═══ SUPPLIED ENTRIES
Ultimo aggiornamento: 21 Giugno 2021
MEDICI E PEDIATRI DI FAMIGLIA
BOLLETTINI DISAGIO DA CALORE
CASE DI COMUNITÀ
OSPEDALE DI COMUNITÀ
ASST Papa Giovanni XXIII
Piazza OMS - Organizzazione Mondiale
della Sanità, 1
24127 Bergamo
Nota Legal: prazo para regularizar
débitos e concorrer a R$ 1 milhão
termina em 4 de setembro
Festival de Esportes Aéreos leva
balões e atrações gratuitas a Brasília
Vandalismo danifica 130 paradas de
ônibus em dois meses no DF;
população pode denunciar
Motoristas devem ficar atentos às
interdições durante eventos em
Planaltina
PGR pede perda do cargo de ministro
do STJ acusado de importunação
══════
═══ SUPPLIED ENTRIES
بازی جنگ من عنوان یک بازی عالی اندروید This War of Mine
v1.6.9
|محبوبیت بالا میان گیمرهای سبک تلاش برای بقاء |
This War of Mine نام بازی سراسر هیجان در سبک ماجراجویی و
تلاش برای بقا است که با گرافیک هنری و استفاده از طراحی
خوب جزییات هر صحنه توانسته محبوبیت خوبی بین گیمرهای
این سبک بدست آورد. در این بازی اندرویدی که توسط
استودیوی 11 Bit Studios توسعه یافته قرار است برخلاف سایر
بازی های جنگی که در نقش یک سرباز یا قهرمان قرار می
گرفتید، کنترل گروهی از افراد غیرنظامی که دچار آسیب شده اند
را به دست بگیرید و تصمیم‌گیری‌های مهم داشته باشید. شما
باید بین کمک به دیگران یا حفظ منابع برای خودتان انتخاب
══════
▶ [INSTRUCTIONS FOR THE TASK] Would you retype exactly the lines above, from the line with "Festival de Esportes Aéreos leva" to the line with "do STJ acusado de importunação", with both end lines kept and nothing more?

▶ [ANSWER BOX]
Festival de Esportes Aéreos leva
balões e atrações gratuitas a Brasília
Vandalismo danifica 130 paradas de
ônibus em dois meses no DF;
população pode denunciar
Motoristas devem ficar atentos às
interdições durante eventos em
Planaltina
PGR pede perda do cargo de ministro
do STJ acusado de importunação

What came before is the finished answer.